**Activity:**
Below are some records. Retype exactly the lines from the one containing "continuer sans accepter." through the one containing "Beskrivning", both included, skipping every picture.

**Input data:**
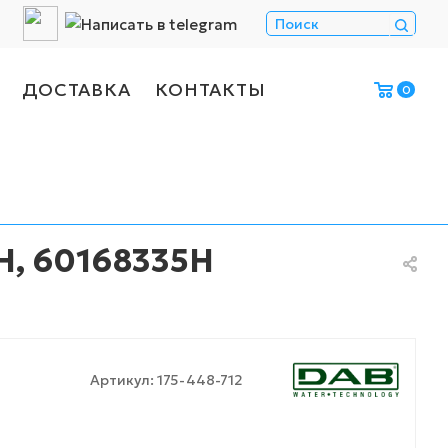
ДОСТАВКА
КОНТАКТЫ
0
H, 60168335H
Артикул:
175-448-712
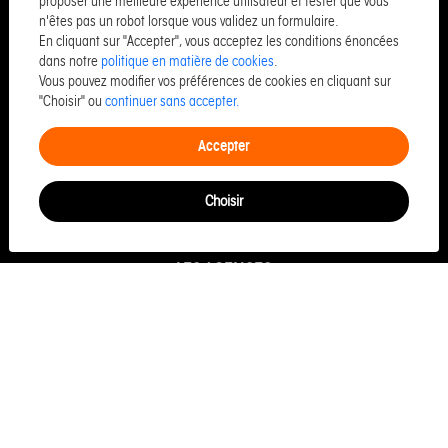
proposer une meilleure expérience utilisateur et tester que vous
n'êtes pas un robot lorsque vous validez un formulaire.
Maison à vendre à Jullouville
En cliquant sur "Accepter", vous acceptez les conditions énoncées
Appartement à vendre à Trouville sur mer
dans notre
politique en matière de cookies
.
Vous pouvez modifier vos préférences de cookies en cliquant sur
Appartement à vendre à Honfleur
"Choisir" ou
continuer sans accepter.
Maison à vendre à Vire normandie
Accepter
Appartement à vendre à Donville les bains
Maison à vendre à Saint hilaire du harcouet
Choisir
Commerce à vendre à Caen
LES AGENCES
Siège MANCHE
Granville Vente
Granville Location
Siège CALVADOS
Caen Vente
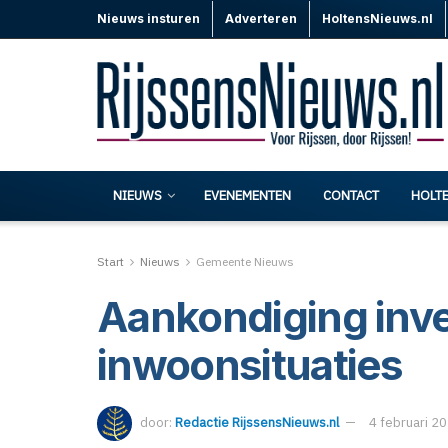
Nieuws insturen
Adverteren
HoltensNieuws.nl
NIEUWS
EVENEMENTEN
CONTACT
HOLT
Start
Nieuws
Gemeente Nieuws
Aankondiging inve
inwoonsituaties
door:
Redactie RijssensNieuws.nl
4 februari 2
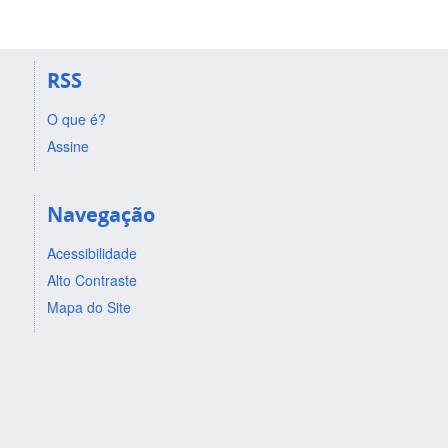
RSS
O que é?
Assine
Navegação
Acessibilidade
Alto Contraste
Mapa do Site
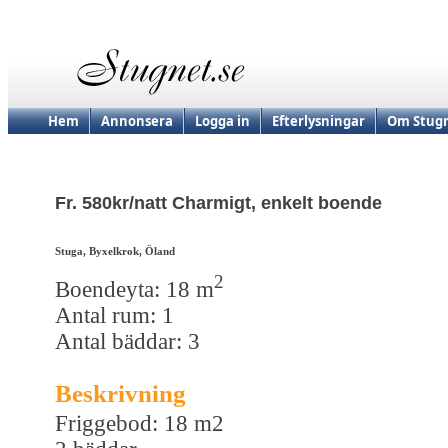
Hem
Annonsera
Logga in
Efterlysningar
Om Stugn
Fr. 580kr/natt Charmigt, enkelt boende
Stuga, Byxelkrok, Öland
2
Boendeyta: 18 m
Antal rum: 1
Antal bäddar: 3
Beskrivning
Friggebod: 18 m2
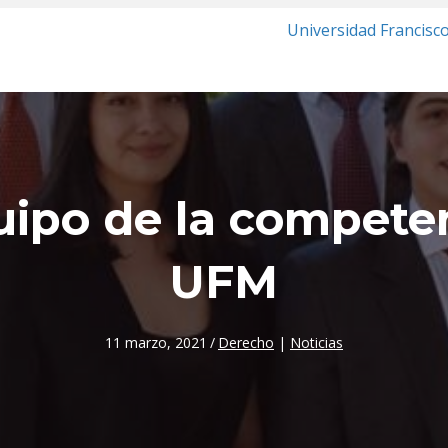
Universidad Francisc
uipo de la competenc
UFM
11 marzo, 2021
/
Derecho
|
Noticias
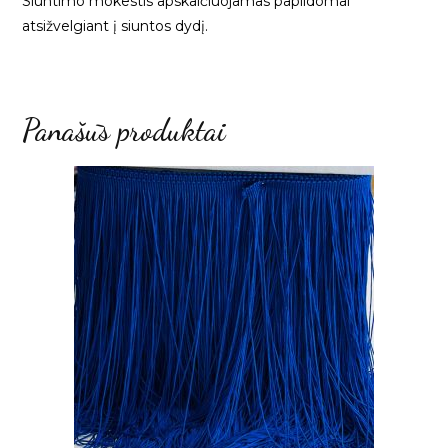
Siuntimo mokestis apskaičiuojamas papildomai
atsižvelgiant į siuntos dydį.
Panašūs produktai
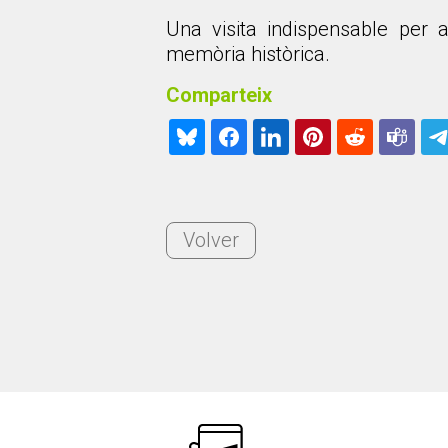
Una visita indispensable per a
memòria històrica.
Comparteix
Volver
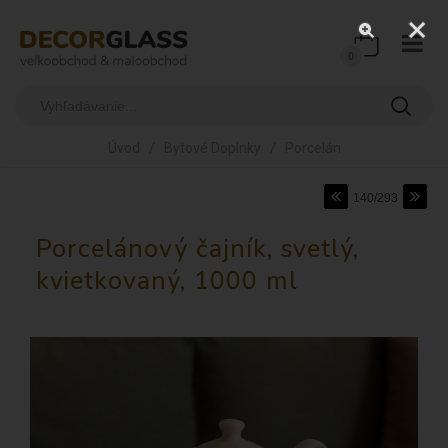
0
/
/
Úvod
Bytové Doplnky
Porcelán
140/293
Porcelánový čajník, svetlý,
kvietkovaný, 1000 ml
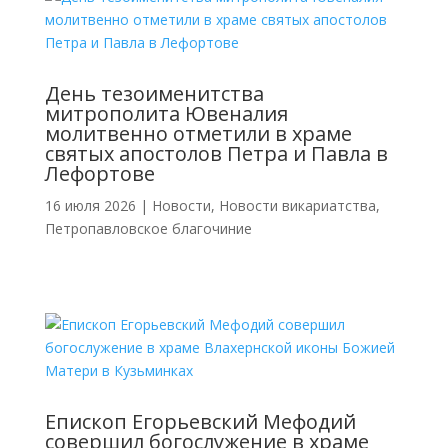
День тезоименитства
митрополита Ювеналия
молитвенно отметили в храме
святых апостолов Петра и Павла в
Лефортове
16 июля 2026
|
Новости
,
Новости викариатства
,
Петропавловское благочиние
Епископ Егорьевский Мефодий
совершил богослужение в храме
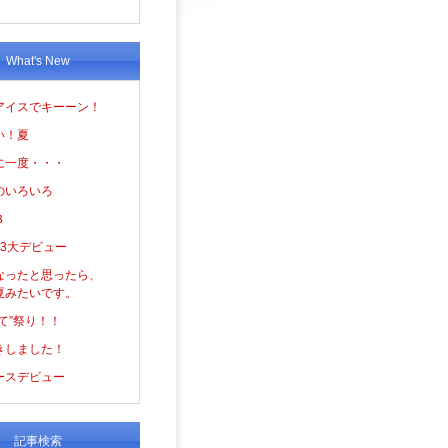
What's New
アイスでキーーン！
い！夏
に一度・・・
のいろいろ
３
の3大デビュー
なったと思ったら、
夏みたいです。
て”祭り！！
きしました！
ースデビュー
記事検索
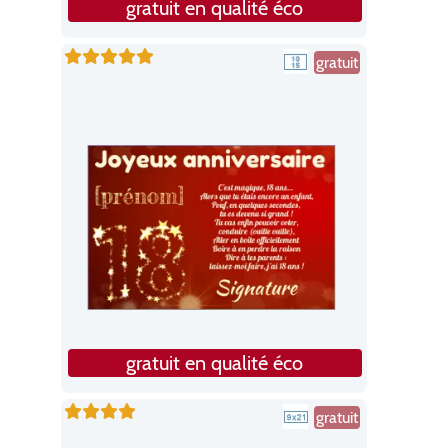
gratuit en qualité éco
gratuit
gratuit en qualité éco
gratuit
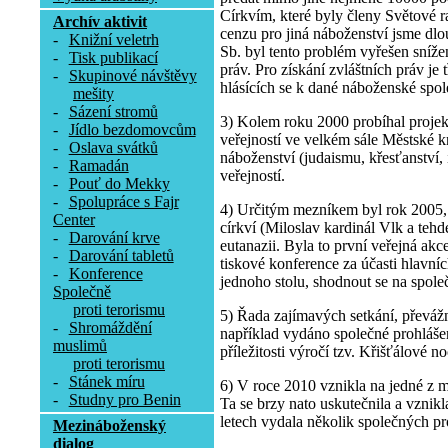
Církvím, které byly členy Světové r
Archív aktivit
cenzu pro jiná náboženství jsme dl
-
Knižní veletrh
Sb. byl tento problém vyřešen snížen
-
Tisk publikací
práv. Pro získání zvláštních práv je 
-
Skupinové návštěvy
hlásících se k dané náboženské spole
mešity
-
Sázení stromů
3) Kolem roku 2000 probíhal projekt
-
Jídlo bezdomovcům
veřejností ve velkém sále Městské k
-
Oslava svátků
náboženství (judaismu, křesťanství
-
Ramadán
veřejností.
-
Pouť do Mekky
-
Spolupráce s Fajr
4) Určitým mezníkem byl rok 2005, 
Center
církví (Miloslav kardinál Vlk a te
-
Darování krve
eutanazii. Byla to první veřejná akc
-
Darování tabletů
tiskové konference za účasti hlavníc
-
Konference
jednoho stolu, shodnout se na společ
Společně
proti terorismu
5) Řada zajímavých setkání, převážn
-
Shromáždění
například vydáno společné prohláše
muslimů
příležitosti výročí tzv. Křišťálové no
proti terorismu
-
Stánek míru
6) V roce 2010 vznikla na jedné z 
-
Studny pro Benin
Ta se brzy nato uskutečnila a vznikl
letech vydala několik společných pr
Mezináboženský
dialog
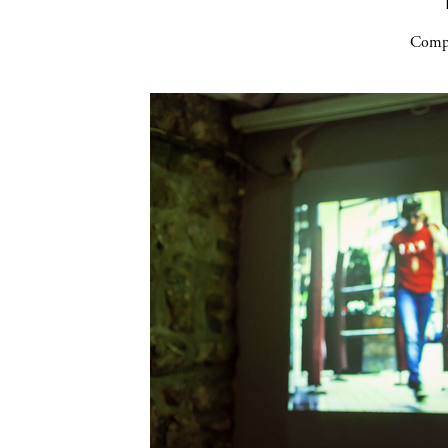
Compa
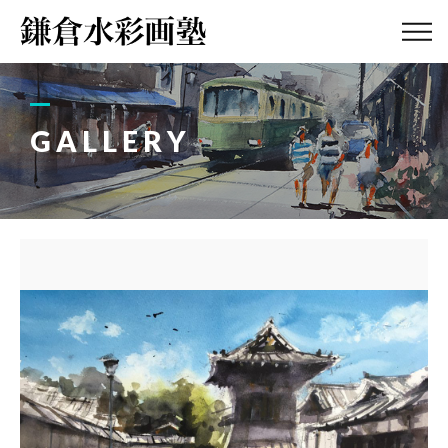
ABOUT
画塾紹介・
アクセス
GALLERY
LESSON
教室案内
GALLERY
作品集
PROFILE
塾長紹介
BLOG
画塾ブログ
ATELIER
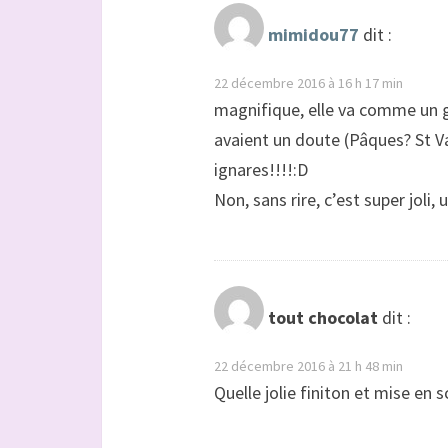
mimidou77
dit :
22 décembre 2016 à 16 h 17 min
magnifique, elle va comme un ga
avaient un doute (Pâques? St Va
ignares!!!!:D
Non, sans rire, c’est super joli,
tout chocolat
dit :
22 décembre 2016 à 21 h 48 min
Quelle jolie finiton et mise en 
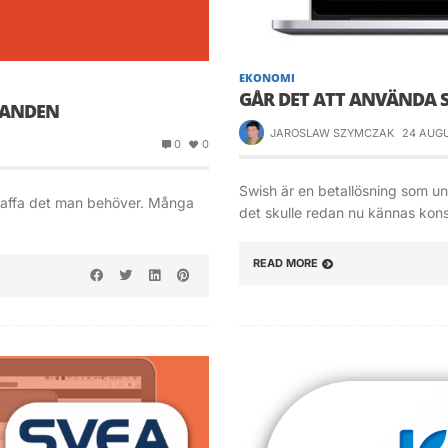
EKONOMI
GÅR DET ATT ANVÄNDA 
DANDEN
JAROSLAW SZYMCZAK
24 AUGU
0
0
Swish är en betallösning som u
rskaffa det man behöver. Många
det skulle redan nu kännas kons
READ MORE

**Response below:**
continuer sans accepter.
Maison à vendre à Vire normandie
Accepter
Appartement à vendre à Donville les bains
Maison à vendre à Saint hilaire du harcouet
Choisir
Commerce à vendre à Caen
LES AGENCES
Siège MANCHE
Granville Vente
Granville Location
Siège CALVADOS
Caen Vente
Nieuws insturen
Adverteren
HoltensNieuws.nl
NIEUWS
EVENEMENTEN
CONTACT
HOLT
Start
Nieuws
Gemeente Nieuws
Aankondiging inve
inwoonsituaties
door:
Redactie RijssensNieuws.nl
4 februari 2
RSS
O que é?
Assine
Navegação
Acessibilidade
Alto Contraste
Mapa do Site
Hem
Annonsera
Logga in
Efterlysningar
Om Stugn
Fr. 580kr/natt Charmigt, enkelt boende
Stuga, Byxelkrok, Öland
2
Boendeyta: 18 m
Antal rum: 1
Antal bäddar: 3
Beskrivning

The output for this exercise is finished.